Finding home in Troy
Freshly arrived in L.A, Debaerien felt somewhat overwhelmed. He got lost on campus and struggled to make sense of the Metro. He also worried about finding students with a similar background. A work-study job at the USC Ticket Office made him feel more at home.
“I was so worried about finding people who were like me. Then, I found out that kids who were from working class backgrounds actually existed at USC,” says Debaerien, who has formed close friendships with students and staff at the office. He’s also conquered the Metro system, enjoying trips around L.A.’s diverse neighborhoods.
He enrolled as a psychology major but ultimately returned to his earliest enthusiasm, literature. Debaerien won first place at an undergraduate writing conference for “Bus Stop Poem,” which details a memorable experience with a visually impaired man while on one of his treks via Greyhound back to Los Angeles from Las Vegas.
“I saw this guy with a [white] cane trying to figure out how to get on the bus. There’s a semi-circle of people surrounding him, but no one is doing anything,” says Debaerien. “So, I take him by the elbow to help him up. We sit together, and he just starts telling me everything.”

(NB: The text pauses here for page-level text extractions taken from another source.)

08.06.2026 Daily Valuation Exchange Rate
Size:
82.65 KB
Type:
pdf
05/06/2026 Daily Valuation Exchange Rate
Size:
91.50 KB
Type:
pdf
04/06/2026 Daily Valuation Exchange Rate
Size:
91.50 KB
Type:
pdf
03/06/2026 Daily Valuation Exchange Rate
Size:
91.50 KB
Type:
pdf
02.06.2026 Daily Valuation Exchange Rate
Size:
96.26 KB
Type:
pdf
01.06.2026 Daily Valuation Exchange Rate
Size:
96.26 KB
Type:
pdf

The man explained that he was in Vegas to gamble and he keeps a separate bank account so his wife won’t find out. He and Debaerien split a ham and cheese sandwich, and Debaerien shows the man how to use apps on his smartphone.

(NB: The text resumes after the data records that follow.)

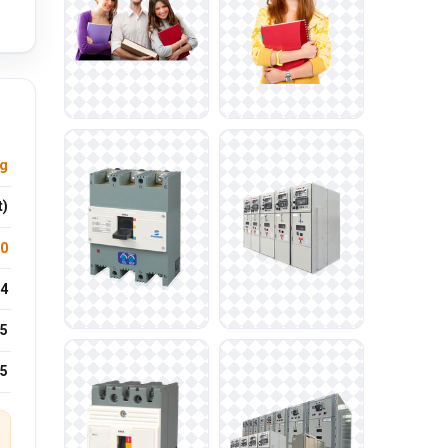
ng
t)
.0
4
5
25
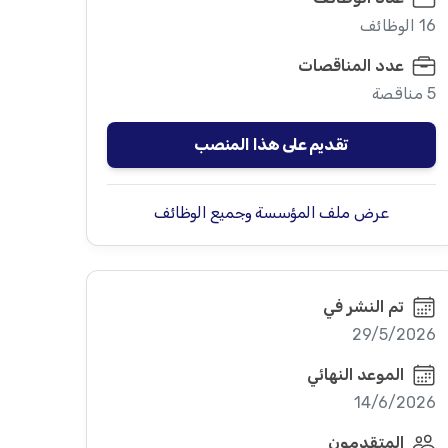
16 الوظائف
عدد المناقصات
5 مناقصة
تقديم على هذا المنصب
عرض ملف المؤسسة وجميع الوظائف
تم النشر في
29/5/2026
الموعد النهائي
14/6/2026
المتقدمون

“Then he got off the bus and I never saw him again, and that’s kind of how it works,” says Debaerien.
Rambling Joe
Writing about bus passengers as a vivid portrait of America’s working class wasn’t his first pitch when he applied for a Mellon Mays Undergraduate Fellowship. He went in with a more traditional idea about the representation of scholars in literature, which the judges weren’t so enthusiastic about. Then they asked him, “If money was no object, and you could focus on anything you wanted, what would you do?”
“I started waving my hands around and talking about how I had just won this conference, how I think bus culture is so interesting,” says Debaerien. “It’s a window into class. It really underscores any kind of oppression or inequality in society.”
With the fellowship secured, Debaerien is now researching a paper to be presented at an upcoming Undergraduate Research Symposium. He’s been consulting a wide array of literature from John Steinbeck to the lesser known, but compellingly titled, “The Bus: Cosmic Ejaculations of the Daily Mind in Transit.”
With one year left at USC Dornsife, he has his eyes set on graduate school, though he’s still not sure where he wants to settle permanently.
Despite living in six cities, “I still haven’t found a place that really feels like home,” says Debaerien, who will keep on rambling until he does, likely helped by the sleek silver buses that flash down America’s many highways.